** Work task **
Write out the listing below without alteration, omitting its pictures.

━━ Records supplied

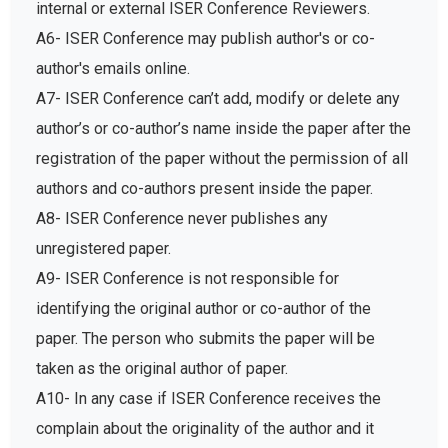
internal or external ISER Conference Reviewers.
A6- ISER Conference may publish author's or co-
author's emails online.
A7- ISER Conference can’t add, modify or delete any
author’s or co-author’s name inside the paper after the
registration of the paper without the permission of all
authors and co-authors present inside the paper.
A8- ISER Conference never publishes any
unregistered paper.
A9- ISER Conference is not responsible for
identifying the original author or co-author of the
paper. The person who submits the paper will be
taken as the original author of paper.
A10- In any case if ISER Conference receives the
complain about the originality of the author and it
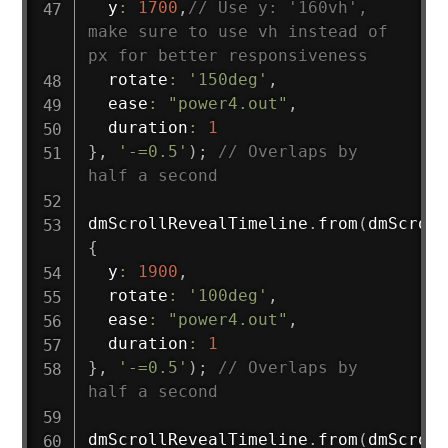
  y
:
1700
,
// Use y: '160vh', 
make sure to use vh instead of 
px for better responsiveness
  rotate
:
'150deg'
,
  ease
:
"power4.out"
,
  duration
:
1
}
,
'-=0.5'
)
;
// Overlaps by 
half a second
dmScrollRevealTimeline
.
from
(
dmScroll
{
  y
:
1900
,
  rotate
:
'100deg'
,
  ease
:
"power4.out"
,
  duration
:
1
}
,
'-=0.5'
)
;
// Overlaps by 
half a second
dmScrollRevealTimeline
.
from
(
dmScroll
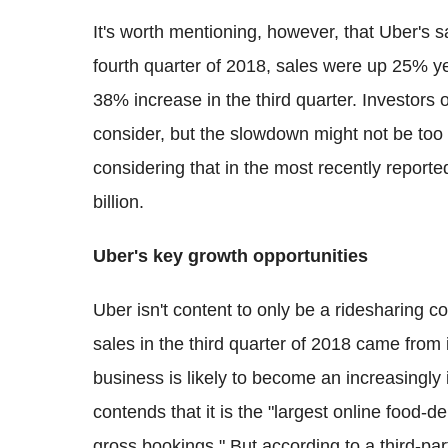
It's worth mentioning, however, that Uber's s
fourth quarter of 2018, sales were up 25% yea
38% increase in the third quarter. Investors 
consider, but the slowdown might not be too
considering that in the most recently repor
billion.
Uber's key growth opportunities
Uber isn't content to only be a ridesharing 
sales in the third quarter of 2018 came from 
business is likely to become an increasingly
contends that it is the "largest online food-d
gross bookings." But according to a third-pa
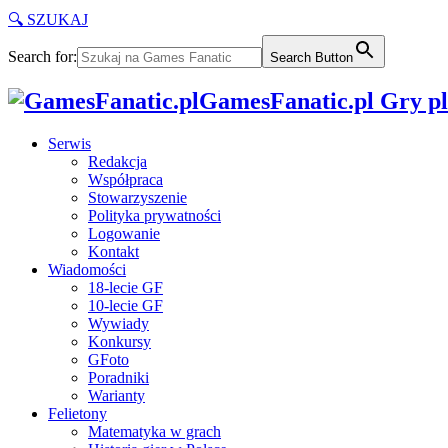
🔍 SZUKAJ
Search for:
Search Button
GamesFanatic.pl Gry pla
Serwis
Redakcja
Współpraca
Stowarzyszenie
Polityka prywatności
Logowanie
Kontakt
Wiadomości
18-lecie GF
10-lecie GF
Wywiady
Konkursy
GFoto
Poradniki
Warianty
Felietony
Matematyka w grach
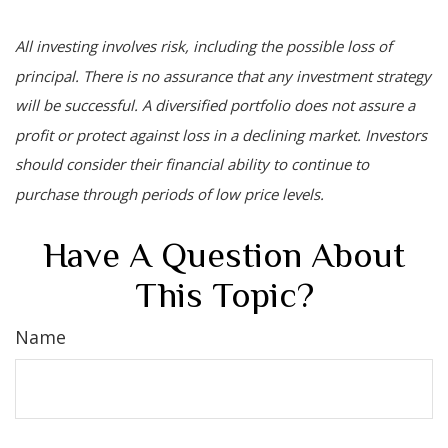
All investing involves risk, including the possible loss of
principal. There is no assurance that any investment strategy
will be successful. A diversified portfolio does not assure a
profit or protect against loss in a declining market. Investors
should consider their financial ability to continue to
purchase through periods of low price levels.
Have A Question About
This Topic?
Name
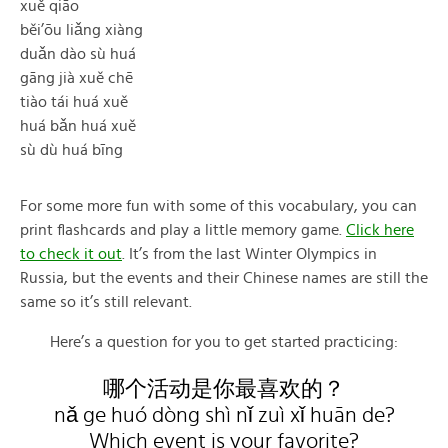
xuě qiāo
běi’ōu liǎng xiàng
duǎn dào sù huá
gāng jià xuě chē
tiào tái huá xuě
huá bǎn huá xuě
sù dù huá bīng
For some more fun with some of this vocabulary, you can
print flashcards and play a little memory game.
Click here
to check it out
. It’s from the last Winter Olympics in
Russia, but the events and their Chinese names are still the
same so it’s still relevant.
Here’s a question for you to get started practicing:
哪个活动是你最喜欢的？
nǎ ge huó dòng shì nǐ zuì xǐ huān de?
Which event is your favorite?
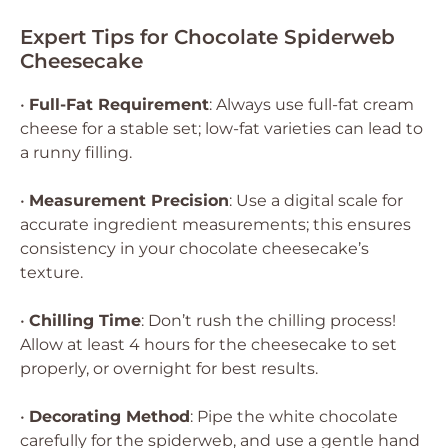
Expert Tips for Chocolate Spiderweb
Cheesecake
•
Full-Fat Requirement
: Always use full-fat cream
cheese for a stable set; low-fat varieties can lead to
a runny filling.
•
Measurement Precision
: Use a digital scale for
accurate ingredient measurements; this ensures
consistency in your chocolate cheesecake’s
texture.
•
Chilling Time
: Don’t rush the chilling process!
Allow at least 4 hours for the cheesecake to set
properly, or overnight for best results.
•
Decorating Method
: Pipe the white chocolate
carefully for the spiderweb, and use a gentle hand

━━━━

** Task result **
internal or external ISER Conference Reviewers.
A6- ISER Conference may publish author's or co-
author's emails online.
A7- ISER Conference can’t add, modify or delete any
author’s or co-author’s name inside the paper after the
registration of the paper without the permission of all
authors and co-authors present inside the paper.
A8- ISER Conference never publishes any
unregistered paper.
A9- ISER Conference is not responsible for
identifying the original author or co-author of the
paper. The person who submits the paper will be
taken as the original author of paper.
A10- In any case if ISER Conference receives the
complain about the originality of the author and it
  y
:
1700
,
// Use y: '160vh', 
make sure to use vh instead of 
px for better responsiveness
  rotate
:
'150deg'
,
  ease
:
"power4.out"
,
  duration
:
1
}
,
'-=0.5'
)
;
// Overlaps by 
half a second
dmScrollRevealTimeline
.
from
(
dmScroll
{
  y
:
1900
,
  rotate
:
'100deg'
,
  ease
:
"power4.out"
,
  duration
:
1
}
,
'-=0.5'
)
;
// Overlaps by 
half a second
dmScrollRevealTimeline
.
from
(
dmScroll
It's worth mentioning, however, that Uber's s
fourth quarter of 2018, sales were up 25% yea
38% increase in the third quarter. Investors 
consider, but the slowdown might not be too
considering that in the most recently repor
billion.
Uber's key growth opportunities
Uber isn't content to only be a ridesharing 
sales in the third quarter of 2018 came from 
business is likely to become an increasingly
contends that it is the "largest online food-d
gross bookings." But according to a third-pa
🔍 SZUKAJ
Search for:
Search Button
GamesFanatic.pl Gry pla
Serwis
Redakcja
Współpraca
Stowarzyszenie
Polityka prywatności
Logowanie
Kontakt
Wiadomości
18-lecie GF
10-lecie GF
Wywiady
Konkursy
GFoto
Poradniki
Warianty
Felietony
Matematyka w grach
All investing involves risk, including the possible loss of
principal. There is no assurance that any investment strategy
will be successful. A diversified portfolio does not assure a
profit or protect against loss in a declining market. Investors
should consider their financial ability to continue to
purchase through periods of low price levels.
Have A Question About
This Topic?
Name
xuě qiāo
běi’ōu liǎng xiàng
duǎn dào sù huá
gāng jià xuě chē
tiào tái huá xuě
huá bǎn huá xuě
sù dù huá bīng
For some more fun with some of this vocabulary, you can
print flashcards and play a little memory game.
Click here
to check it out
. It’s from the last Winter Olympics in
Russia, but the events and their Chinese names are still the
same so it’s still relevant.
Here’s a question for you to get started practicing:
哪个活动是你最喜欢的？
nǎ ge huó dòng shì nǐ zuì xǐ huān de?
Which event is your favorite?
Expert Tips for Chocolate Spiderweb
Cheesecake
•
Full-Fat Requirement
: Always use full-fat cream
cheese for a stable set; low-fat varieties can lead to
a runny filling.
•
Measurement Precision
: Use a digital scale for
accurate ingredient measurements; this ensures
consistency in your chocolate cheesecake’s
texture.
•
Chilling Time
: Don’t rush the chilling process!
Allow at least 4 hours for the cheesecake to set
properly, or overnight for best results.
•
Decorating Method
: Pipe the white chocolate
carefully for the spiderweb, and use a gentle hand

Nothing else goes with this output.